Никакого тебе общего распорядка: все как дома. Ну, честно говоря, люди, которые платят по сто долларов в день, наверное, имеют право на такие вот маленькие удобства.
— Попозже, хорошо? — ответила пациентка.
И снова улыбнулась. Просто мурашки по коже, до чего ясная, добрая улыбка.
— Хорошо, — покладисто согласилась медсестра. — Вы мне позвоните, когда поесть захотите.
И вышла из палаты. Пора разносить лекарства всем остальным.
— Приятная женщина, — одобрила Евдокия Михайловна, проводив ее взглядом.
— Она очень хороший человек, — подтвердила Альбина Яковлевна. — Только очень одинокий.
— Не замужем?
— Нет. Прожила всю жизнь рядом с больной матерью в однокомнатной квартире… Какие тут женихи? Мать год назад умерла.
— Радуется, наверное, что такая гора с плеч упала? — горько спросила посетительница.
Альбина посмотрела на нее все понимающими спокойными глазами.
— Наоборот, Евдокия. Она никак места себе найти не может. Понимаешь, раньше ее жизнь была расписана, как график занятий в школе. Она точно знала, что в девять нужно кормить маму завтраком. Потом нужно сделать с ней упражнения… У матери был о инсульт, плохо слушалась правая рука. Потом шла на работу. Потом возвращалась домой и выводила мать на прогулку. Сон, упражнения, прогулка, визит к врачу, ужин… В общем, все было настолько заполнено правильными хлопотами, что времени на размышления не оставалось. А сейчас — дома тишина и пустота. Занять себя ей почти нечем, вот и остается в клинике по два дежурства подряд. Да еще и подменяет всех, кто попросит. Но за нее волноваться не надо: она справится. Она вообще очень хороший и сильный человек.

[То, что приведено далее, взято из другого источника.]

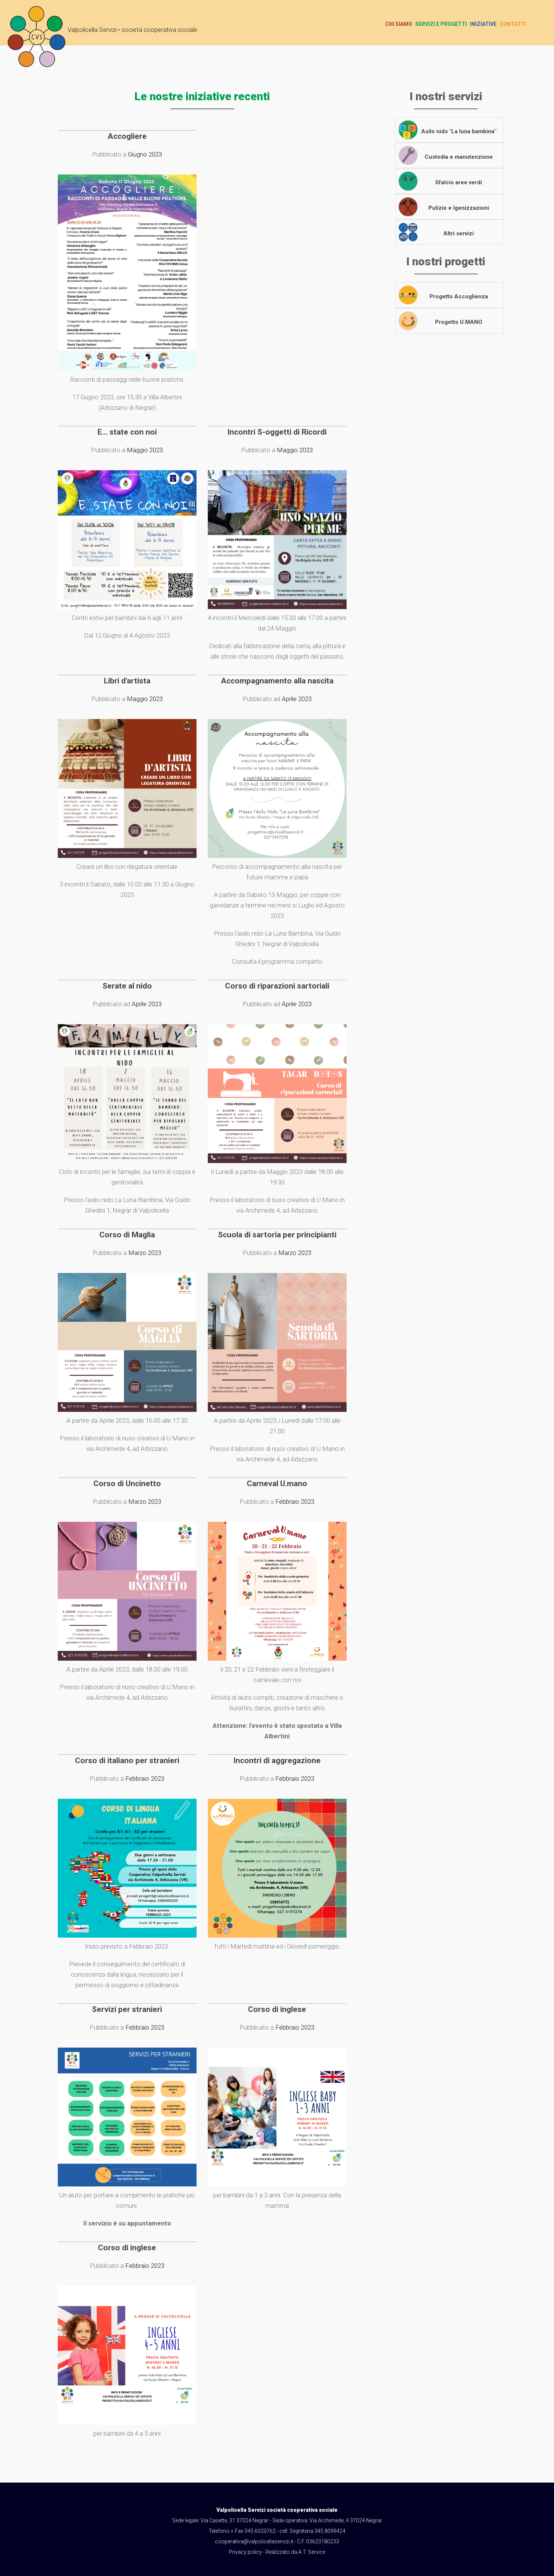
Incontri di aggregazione (277, 1760)
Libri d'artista (127, 680)
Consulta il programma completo (277, 961)
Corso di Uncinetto (127, 1483)
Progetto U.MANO (461, 322)
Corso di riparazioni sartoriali (277, 985)
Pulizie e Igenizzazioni (461, 208)
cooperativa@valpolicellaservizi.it (254, 2541)
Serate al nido (127, 985)
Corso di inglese (277, 2009)
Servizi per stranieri (127, 2009)
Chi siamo (398, 24)
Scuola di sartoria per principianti (277, 1234)
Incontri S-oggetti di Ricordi (277, 431)
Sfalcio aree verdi (461, 182)
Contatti (513, 24)
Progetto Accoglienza (461, 296)
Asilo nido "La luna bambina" (460, 131)
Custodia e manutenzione (461, 156)
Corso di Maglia (127, 1234)
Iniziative (483, 24)
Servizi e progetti (441, 24)
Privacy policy (245, 2552)
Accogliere (127, 136)
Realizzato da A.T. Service (295, 2552)
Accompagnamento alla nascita (277, 680)
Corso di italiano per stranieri (127, 1760)
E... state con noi (127, 431)
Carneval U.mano (277, 1483)
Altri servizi (461, 233)
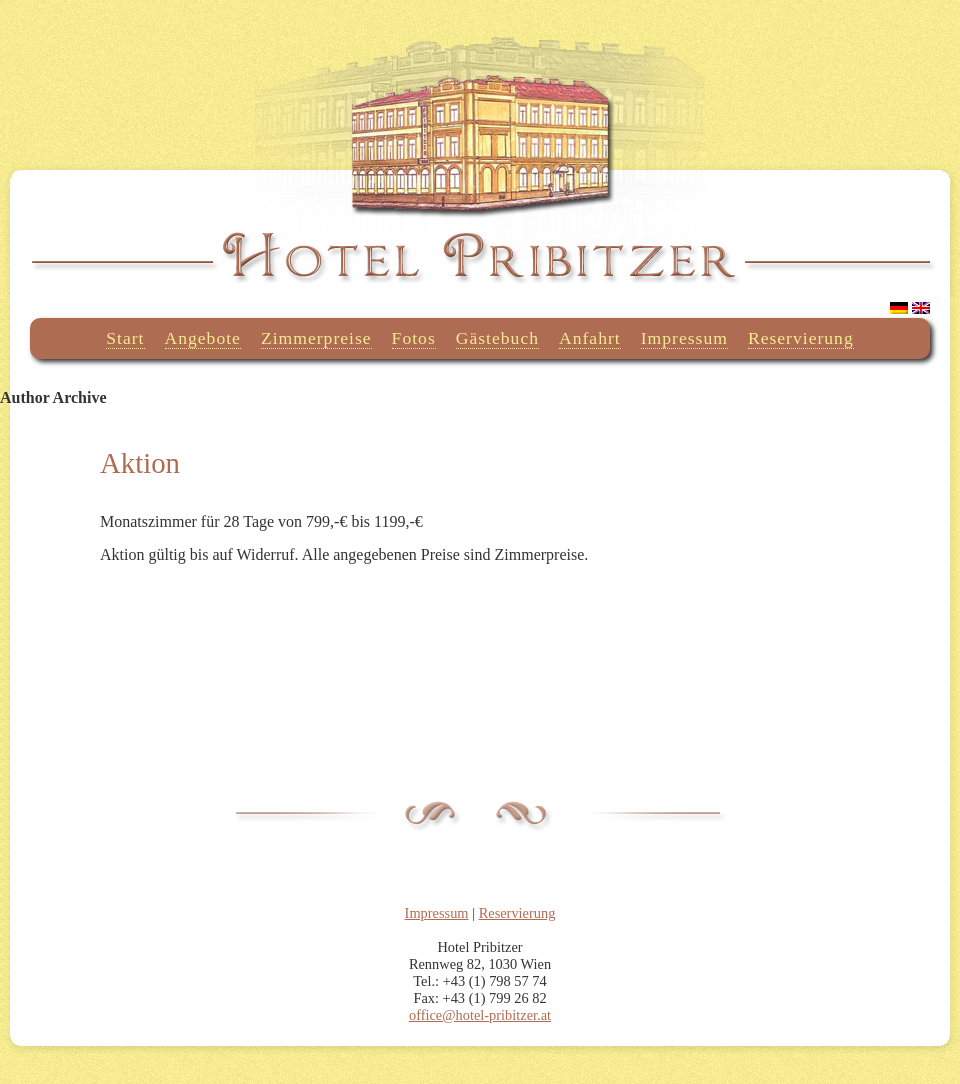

— Это она тебе про себя рассказала? — спросила Евдокия Михайловна после маленькой паузы.
— Да нет. Она мне ничего не рассказывала.
— Аля, откуда же ты знаешь?
— Откуда я вообще все знаю? — вопросом на вопрос ответила та. — Просто знаю, и все. Да ты не пугайся, Дуня, я иногда знаю, но не понимаю, о чем речь идет. Вот, скажем, знаю, что ты постоянно думаешь о каком-то внуке. Но понятия не имею, чей это внук почему он тебя так беспокоит. Наверное, если бы я захотела, то могла бы узнать. Но я не хочу.
Евдокия Михайловна откашлялась.
— А почему ты врачам не расскажешь об этой своей способности? — спросила она официальным тоном.
— Да ну, зачем? Представь, во что превратится моя жизнь: отбоя не будет от посетителей, желающих все про себя узнать. А я не гадалка, Дуня. Говорю же тебе: иногда сама не понимаю, о чем речь. Например: есть тут одна медсестра. Она постоянно боится какого-то срыва. Понятия не имею, что за срыв. И не знаю, у кого он может произойти: у ее мужа, отца, брата, сына или у нее самой… Но недавно она принесла мне лекарства, и я вдруг поняла, что боится она не зря: срыв будет… Понимаешь? Как ей такое сказать? Она ведь заранее с ума сойдет. Поэтому иногда лучше не знать. Если все равно не в силах ничего изменить.
— Да, — ровно сказала Евдокия Михайловна, глядя перед собой остановившимся пустым взглядом. — Есть люди, которым суждено умереть, и замки, которым суждено быть разрушенными.
— Но некоторым дается шанс изменить свою судьбу.
— Некоторым дается… А почему только некоторым?
— Не знаю, Дуня. Не понимаю. Стаське — дали, а тебе — нет.
— Что-о? — прошептала Евдокия Михайловна. — Что ты сказала?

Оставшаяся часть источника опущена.